Everything from the line with "を設置することで、カーテンを開けたまま過ごせる開放的な生活空" to the final line of the entries, both included, should be restated word for word; please omit the pictures.

───── Supplied material

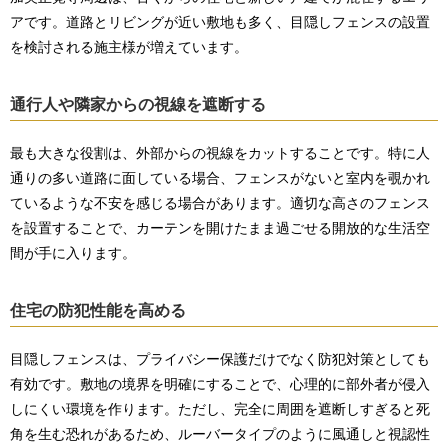
アです。道路とリビングが近い敷地も多く、目隠しフェンスの設置
を検討される施主様が増えています。
通行人や隣家からの視線を遮断する
最も大きな役割は、外部からの視線をカットすることです。特に人
通りの多い道路に面している場合、フェンスがないと室内を覗かれ
ているような不安を感じる場合があります。適切な高さのフェンス
を設置することで、カーテンを開けたまま過ごせる開放的な生活空
間が手に入ります。
住宅の防犯性能を高める
目隠しフェンスは、プライバシー保護だけでなく防犯対策としても
有効です。敷地の境界を明確にすることで、心理的に部外者が侵入
しにくい環境を作ります。ただし、完全に周囲を遮断しすぎると死
角を生む恐れがあるため、ルーバータイプのように風通しと視認性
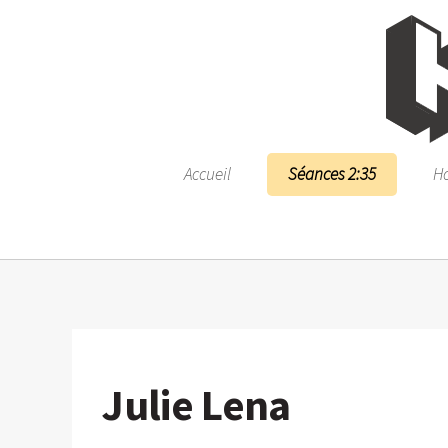
Accueil
Séances 2:35
Ho
Julie Lena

──────────

### Solution
を設置することで、カーテンを開けたまま過ごせる開放的な生活空
間が手に入ります。
住宅の防犯性能を高める
目隠しフェンスは、プライバシー保護だけでなく防犯対策としても
有効です。敷地の境界を明確にすることで、心理的に部外者が侵入
しにくい環境を作ります。ただし、完全に周囲を遮断しすぎると死
角を生む恐れがあるため、ルーバータイプのように風通しと視認性
Accueil
Séances 2:35
Ho
Julie Lena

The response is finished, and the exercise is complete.